Q: In your first quarter, your revenues were Rs 1,040 crore. Are you saying that it is not at all possible to assume that as a prorate revenue flow for the remaining quarters?

A: We have grown by almost 33% in the first quarter which is an exception by industrial standards also with what is prevailing. Repeating the same for the year is not going to be practical, though we have orders on hand. I would expect a moderate growth in the current year. More important and challenging will be how the order booking shapes up.

Thankfully, for the first quarter I had a better order booking in comparison to Q4 of last year. Retaining a similar kind of number will depend upon market sentiment rather than Thermax's intention of booking more orders. We are very aggressive in the domestic and international market at this point of time. We are not leaving any enquiry nor are we being very choosy.

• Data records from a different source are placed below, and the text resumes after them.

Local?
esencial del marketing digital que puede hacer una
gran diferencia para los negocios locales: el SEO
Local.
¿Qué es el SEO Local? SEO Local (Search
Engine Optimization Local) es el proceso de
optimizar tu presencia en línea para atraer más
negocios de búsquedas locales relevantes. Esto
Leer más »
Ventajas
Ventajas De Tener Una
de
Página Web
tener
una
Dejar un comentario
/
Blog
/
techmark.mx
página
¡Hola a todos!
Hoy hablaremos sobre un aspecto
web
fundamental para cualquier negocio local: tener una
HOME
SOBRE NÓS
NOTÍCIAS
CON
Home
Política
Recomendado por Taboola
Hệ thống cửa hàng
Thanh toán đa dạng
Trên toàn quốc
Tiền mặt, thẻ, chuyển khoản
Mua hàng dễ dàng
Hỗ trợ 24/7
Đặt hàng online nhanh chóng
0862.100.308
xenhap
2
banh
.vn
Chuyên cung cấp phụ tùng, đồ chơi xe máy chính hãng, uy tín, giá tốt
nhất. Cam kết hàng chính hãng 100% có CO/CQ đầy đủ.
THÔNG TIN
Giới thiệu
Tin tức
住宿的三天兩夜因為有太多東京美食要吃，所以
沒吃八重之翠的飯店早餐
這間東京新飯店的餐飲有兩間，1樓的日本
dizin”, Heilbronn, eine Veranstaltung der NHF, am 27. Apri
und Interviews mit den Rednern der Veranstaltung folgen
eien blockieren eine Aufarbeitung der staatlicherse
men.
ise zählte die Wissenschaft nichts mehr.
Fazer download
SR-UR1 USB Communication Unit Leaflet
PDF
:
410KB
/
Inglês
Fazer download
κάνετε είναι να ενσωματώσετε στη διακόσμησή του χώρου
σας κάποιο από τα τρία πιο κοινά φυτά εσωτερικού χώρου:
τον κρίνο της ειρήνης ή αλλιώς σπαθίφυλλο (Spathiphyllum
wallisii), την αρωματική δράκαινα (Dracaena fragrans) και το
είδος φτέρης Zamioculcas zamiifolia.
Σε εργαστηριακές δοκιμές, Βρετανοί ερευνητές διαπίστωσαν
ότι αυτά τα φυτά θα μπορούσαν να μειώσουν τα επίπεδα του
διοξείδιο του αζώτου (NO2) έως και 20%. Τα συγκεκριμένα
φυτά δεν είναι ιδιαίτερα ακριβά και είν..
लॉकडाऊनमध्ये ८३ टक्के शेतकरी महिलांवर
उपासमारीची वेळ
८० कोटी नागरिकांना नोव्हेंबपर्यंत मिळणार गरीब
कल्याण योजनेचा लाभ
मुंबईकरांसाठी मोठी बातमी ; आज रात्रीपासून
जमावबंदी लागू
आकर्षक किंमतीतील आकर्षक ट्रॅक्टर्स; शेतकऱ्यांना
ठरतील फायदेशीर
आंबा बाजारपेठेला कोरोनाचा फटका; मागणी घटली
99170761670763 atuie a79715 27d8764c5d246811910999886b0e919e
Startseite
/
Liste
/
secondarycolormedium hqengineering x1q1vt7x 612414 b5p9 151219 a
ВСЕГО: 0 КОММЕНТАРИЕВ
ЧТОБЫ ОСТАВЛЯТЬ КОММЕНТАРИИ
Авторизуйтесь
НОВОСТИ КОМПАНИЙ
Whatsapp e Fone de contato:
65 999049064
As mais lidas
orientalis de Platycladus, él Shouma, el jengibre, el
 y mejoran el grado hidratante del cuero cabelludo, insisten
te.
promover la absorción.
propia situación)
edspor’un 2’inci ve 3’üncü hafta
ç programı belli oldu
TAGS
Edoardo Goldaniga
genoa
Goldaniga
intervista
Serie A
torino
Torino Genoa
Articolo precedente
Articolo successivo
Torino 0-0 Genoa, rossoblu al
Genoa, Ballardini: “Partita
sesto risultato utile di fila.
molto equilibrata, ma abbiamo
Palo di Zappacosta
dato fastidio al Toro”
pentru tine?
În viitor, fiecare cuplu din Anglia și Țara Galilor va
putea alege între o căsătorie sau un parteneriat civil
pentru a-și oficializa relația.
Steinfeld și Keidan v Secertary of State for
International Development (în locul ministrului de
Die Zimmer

We are moving at a very-very positive energy phase, looking forward to finalizing orders if customers are ready for it. The customer's readiness is the criteria which I cannot say because sentiments aren't positive.

Q: At the end of the first quarter, you ended your order book with Rs 5,900 crore. How much did you add in the first quarter?

A: We have added on Rs 400 crore excess than the previous quarter because we had Rs 1,440 crore of order booking and Rs 1,048 crore of execution or revenue recognition which is a positive sign for the quarter.

Q: How much do you expect to add in the remaining three quarters? Will you be able to do Rs 400 crore?

A: We expect to clock a higher order book number than the previous year closing. But as I mentioned, it also depends on the international scenario which will have an impact on the Indian scenario. We have capacity available, we have capabilities in existence for executing orders and customers have a marked preference for companies like Thermax to take orders but their final decision to go ahead with placement of an order is unpredictable at this point in time.

Q: With all this volatility in commodity prices, what kind of a expectation do you have for FY12?

A: For our kind of company, thankfully, we have got a de-risking of multiplicity of business available. In any case, we have double-digit margins which we should be able to maintain but for the Indian power equipment industry, their ability to be retained in the margins will be under threat because everybody in the larger sector has got to compete against the Chinese.

They have to be taking orders than the question which arises is between the chicken and egg should we have orders or should we have margins. Fixed cost will become the primary responsibility of industries. They will certainly take on the Chinese competition and pick orders. After picking orders, we always have an avenue for reduction in costs and negotiation with our suppliers and improvement of the margins.